Colorado Workers Compensation Questions

1) Can I still file a lawsuit if I've collected workers' compensation?

Collecting workers' compensation after an accident at the workplace means that you no longer have the right to file a lawsuit against your employer for the accident and ensuing injuries. This does not completely take away your ability to file a lawsuit though. Some injured workers file workers' comp claims and are still able to file third party lawsuits.

2) If I am hurt on the job, what should I do?

The first step you should take is to receive the medical attention you need. Then you should notify your supervisor of your accident in writing. It is always advised that you notify your employer/supervisor before you obtain any medical care. By law, you should notify your employer in writing, within four days of your injury. For every day you delay after the four working days, you can lose up to one day's compensation.

3) When it comes to workers' compensation, what are the requirements for an employer?

Under Colorado law, all public and private employers in Colorado must provide workers' compensation coverage. If a company employs one or more full or part-time employees, they must have this provision in place. Exceptions to this include:

Contracted Work

  • Casual maintenance/repair work performed for a business for under $2,000 per year
  • Domestic work/maintenance/repair work for a homeowner, not done full-time
  • Independent contractors


  • Licensed real estate agents/brokers working on commission
  • Drivers under a lease agreement with a common or contract carrier
  • A ski area operator who has volunteered his time/services
  • Individuals who provide host home services
  • Federal employees and railroad employees

4) What is considered a covered injury under workers' comp?

If your injury occurred during the course and scope of your employment, your injury should be covered under the laws of Workers' compensation. Sometimes there can be disputes arising regarding whether an injury occurred at work or in the scope of employment and having the legal assistance of a workers' compensation lawyer can benefit you greatly in protecting your rights.

5) What is the process for filing a workers' comp claim?

You must report an accident resulting in an injury within 4 days of its occurrence or risk losing benefits. It is best to do so in writing. Your employer must then report the injury to their workers' comp insurance company if you miss more than 3 regular days of work because of your injury. You will then also be entitled to temporary disability benefits.

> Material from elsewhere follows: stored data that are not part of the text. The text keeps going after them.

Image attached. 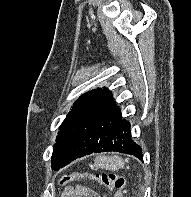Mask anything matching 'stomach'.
<instances>
[{
	"mask_svg": "<svg viewBox=\"0 0 191 197\" xmlns=\"http://www.w3.org/2000/svg\"><path fill=\"white\" fill-rule=\"evenodd\" d=\"M98 169L115 171L124 167V162L118 157L98 156L94 161Z\"/></svg>",
	"mask_w": 191,
	"mask_h": 197,
	"instance_id": "1",
	"label": "stomach"
}]
</instances>
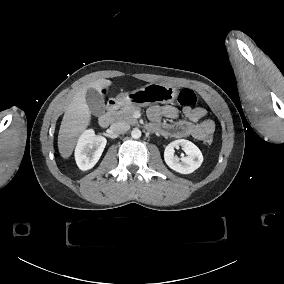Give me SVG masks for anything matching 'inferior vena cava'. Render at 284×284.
<instances>
[{
    "label": "inferior vena cava",
    "mask_w": 284,
    "mask_h": 284,
    "mask_svg": "<svg viewBox=\"0 0 284 284\" xmlns=\"http://www.w3.org/2000/svg\"><path fill=\"white\" fill-rule=\"evenodd\" d=\"M130 129L129 124L119 121L110 126V130L115 134H124Z\"/></svg>",
    "instance_id": "inferior-vena-cava-1"
}]
</instances>
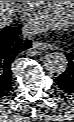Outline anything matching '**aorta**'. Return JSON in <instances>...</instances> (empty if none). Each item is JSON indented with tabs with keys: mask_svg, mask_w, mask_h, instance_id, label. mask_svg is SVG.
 I'll return each instance as SVG.
<instances>
[{
	"mask_svg": "<svg viewBox=\"0 0 74 122\" xmlns=\"http://www.w3.org/2000/svg\"><path fill=\"white\" fill-rule=\"evenodd\" d=\"M44 65L49 72L60 75L66 71L68 60L61 52H51L46 56Z\"/></svg>",
	"mask_w": 74,
	"mask_h": 122,
	"instance_id": "1",
	"label": "aorta"
}]
</instances>
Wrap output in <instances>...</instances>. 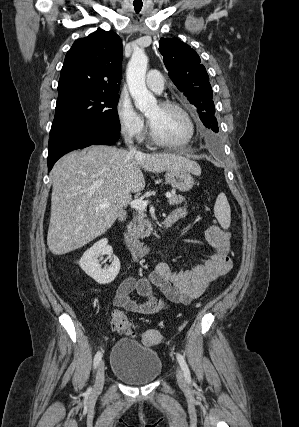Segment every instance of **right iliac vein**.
<instances>
[{
	"label": "right iliac vein",
	"mask_w": 299,
	"mask_h": 427,
	"mask_svg": "<svg viewBox=\"0 0 299 427\" xmlns=\"http://www.w3.org/2000/svg\"><path fill=\"white\" fill-rule=\"evenodd\" d=\"M104 379H105V363L104 361H101L96 373V379L94 384L95 392H99L102 390L104 385Z\"/></svg>",
	"instance_id": "1"
}]
</instances>
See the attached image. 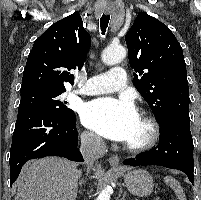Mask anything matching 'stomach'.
I'll use <instances>...</instances> for the list:
<instances>
[{
  "mask_svg": "<svg viewBox=\"0 0 201 200\" xmlns=\"http://www.w3.org/2000/svg\"><path fill=\"white\" fill-rule=\"evenodd\" d=\"M127 189L134 195L147 196L153 190V180L144 169H136L122 173Z\"/></svg>",
  "mask_w": 201,
  "mask_h": 200,
  "instance_id": "0dacf381",
  "label": "stomach"
}]
</instances>
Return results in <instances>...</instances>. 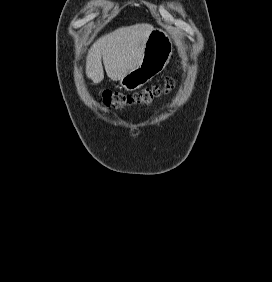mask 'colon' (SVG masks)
<instances>
[{
	"instance_id": "colon-1",
	"label": "colon",
	"mask_w": 272,
	"mask_h": 282,
	"mask_svg": "<svg viewBox=\"0 0 272 282\" xmlns=\"http://www.w3.org/2000/svg\"><path fill=\"white\" fill-rule=\"evenodd\" d=\"M174 86V80L171 77H165L159 85L144 88L133 93L124 94L105 90L102 94V101L107 107L124 108L134 105H149L155 99L168 95Z\"/></svg>"
}]
</instances>
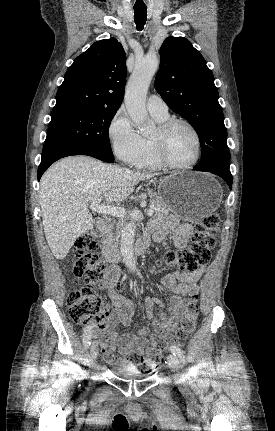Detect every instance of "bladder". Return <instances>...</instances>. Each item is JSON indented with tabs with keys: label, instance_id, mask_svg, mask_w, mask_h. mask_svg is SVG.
<instances>
[{
	"label": "bladder",
	"instance_id": "bladder-1",
	"mask_svg": "<svg viewBox=\"0 0 275 431\" xmlns=\"http://www.w3.org/2000/svg\"><path fill=\"white\" fill-rule=\"evenodd\" d=\"M113 370L120 375H130V376H134V377H145L148 374L145 372H141V371H136L133 368L127 366V365H123V364H114L112 366Z\"/></svg>",
	"mask_w": 275,
	"mask_h": 431
}]
</instances>
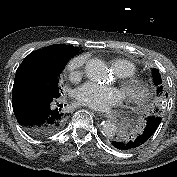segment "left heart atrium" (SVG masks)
I'll list each match as a JSON object with an SVG mask.
<instances>
[{"instance_id":"39dd6f15","label":"left heart atrium","mask_w":177,"mask_h":177,"mask_svg":"<svg viewBox=\"0 0 177 177\" xmlns=\"http://www.w3.org/2000/svg\"><path fill=\"white\" fill-rule=\"evenodd\" d=\"M75 97L84 106L98 111H107L121 104L124 94L116 87L87 82L76 90Z\"/></svg>"}]
</instances>
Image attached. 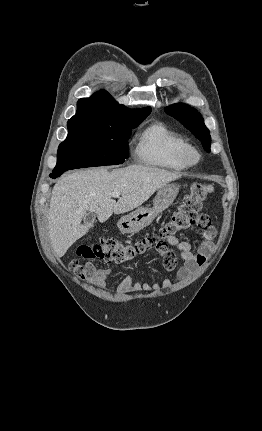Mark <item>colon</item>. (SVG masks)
Instances as JSON below:
<instances>
[{
    "label": "colon",
    "mask_w": 262,
    "mask_h": 431,
    "mask_svg": "<svg viewBox=\"0 0 262 431\" xmlns=\"http://www.w3.org/2000/svg\"><path fill=\"white\" fill-rule=\"evenodd\" d=\"M213 192L211 185L194 183L184 195L171 218L156 233L142 237L133 243H123L110 238H101L92 243L82 244L71 259L69 265L82 276L90 269L89 261L101 260L108 263H125L147 251L154 250L161 254L171 253L168 249V237L198 221L199 213L207 197Z\"/></svg>",
    "instance_id": "colon-1"
}]
</instances>
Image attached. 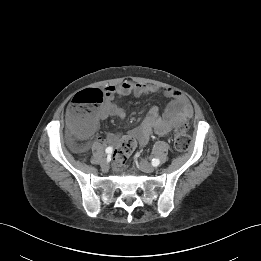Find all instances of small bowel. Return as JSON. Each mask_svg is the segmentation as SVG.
I'll return each mask as SVG.
<instances>
[{
    "instance_id": "obj_1",
    "label": "small bowel",
    "mask_w": 261,
    "mask_h": 261,
    "mask_svg": "<svg viewBox=\"0 0 261 261\" xmlns=\"http://www.w3.org/2000/svg\"><path fill=\"white\" fill-rule=\"evenodd\" d=\"M156 93H162L169 99V103L161 115L158 107L153 105L149 108V111L141 124L132 129L128 134L121 135L118 133H110L100 138V141L104 144L117 145L124 137H131L139 146H144L153 133L158 136L170 135L176 122L187 120L193 114V109L185 96L172 88H159L158 86L151 84L124 81L118 85H110L105 89V99L103 103L96 108L93 125L85 133V136H91L95 132L100 121L110 117L118 119H123L125 117V110L119 105L117 98L131 94L141 97ZM73 148L76 151H84L87 149V146L73 145Z\"/></svg>"
}]
</instances>
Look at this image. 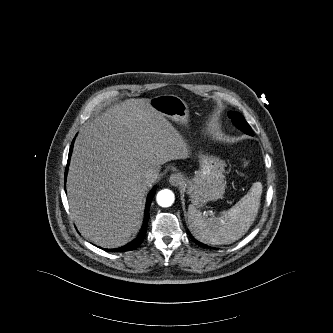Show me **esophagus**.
I'll return each mask as SVG.
<instances>
[{
  "label": "esophagus",
  "mask_w": 333,
  "mask_h": 333,
  "mask_svg": "<svg viewBox=\"0 0 333 333\" xmlns=\"http://www.w3.org/2000/svg\"><path fill=\"white\" fill-rule=\"evenodd\" d=\"M184 178L180 173H174L169 178V183L172 186H179L183 183Z\"/></svg>",
  "instance_id": "esophagus-1"
}]
</instances>
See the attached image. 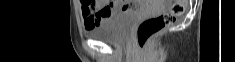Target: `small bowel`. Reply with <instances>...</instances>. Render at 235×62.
Here are the masks:
<instances>
[{
  "label": "small bowel",
  "mask_w": 235,
  "mask_h": 62,
  "mask_svg": "<svg viewBox=\"0 0 235 62\" xmlns=\"http://www.w3.org/2000/svg\"><path fill=\"white\" fill-rule=\"evenodd\" d=\"M130 5L122 0H99L95 6L91 1H81L83 24L86 30L101 27L118 11H128Z\"/></svg>",
  "instance_id": "c3829d8e"
}]
</instances>
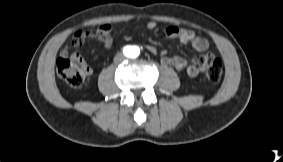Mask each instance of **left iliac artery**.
I'll return each mask as SVG.
<instances>
[{
    "label": "left iliac artery",
    "instance_id": "1",
    "mask_svg": "<svg viewBox=\"0 0 283 162\" xmlns=\"http://www.w3.org/2000/svg\"><path fill=\"white\" fill-rule=\"evenodd\" d=\"M137 52H138V50H137V49H135V54H137Z\"/></svg>",
    "mask_w": 283,
    "mask_h": 162
}]
</instances>
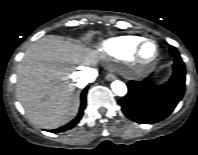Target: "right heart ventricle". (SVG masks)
Returning a JSON list of instances; mask_svg holds the SVG:
<instances>
[{
  "label": "right heart ventricle",
  "mask_w": 198,
  "mask_h": 155,
  "mask_svg": "<svg viewBox=\"0 0 198 155\" xmlns=\"http://www.w3.org/2000/svg\"><path fill=\"white\" fill-rule=\"evenodd\" d=\"M136 37H120L106 41L104 48L115 57H122L138 42Z\"/></svg>",
  "instance_id": "obj_1"
}]
</instances>
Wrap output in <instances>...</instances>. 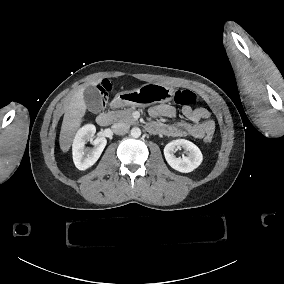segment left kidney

6) What amount of pay am I entitled to when injured?

The average weekly wage you normally are paid determines how much you are entitled to in benefits. This can sometimes be a point of contention, as it may include commissions, overtime or even compensation from another employer. Our knowledgeable attorneys at Anderson Hemmat can assist you in obtaining the level of pay you are entitled to. Once your weekly wage is established, a formula is used to determine what the figure will be.

7) How does choosing a medical provider work?

Your employer can designate the medical provider all injured employees are to use. If he/she does not do so, you can choose your own medical provider. After the claim is filed, may be examined by another doctor, at the request of the insurance company (at its expense).

8) What if the insurance company denies my claim?

When the insurance company denies your claim, you have rights and other options. Sometimes a claim is denied simply because the insurance company does not have enough or accurate information. If the insurance company does not believe that the injury is work-related or believes that further investigation is in order, they can also deny a claim.

To learn more about what you should do when an insurance company denies your claim, check out our "Workers' Comp Denials" page.

9) What if I am released to return to work but feel I am not ready?

This can occur fairly often and requires an independent medical examination to determine if there are still medical issues that keep you from being able to return to work. Your claim for further treatment could be denied, leaving you at risk of a continuous physical problem later in life. Consulting with our office can assist you in fighting for the right to obtain the medical treatment you deserve in order to fully recover.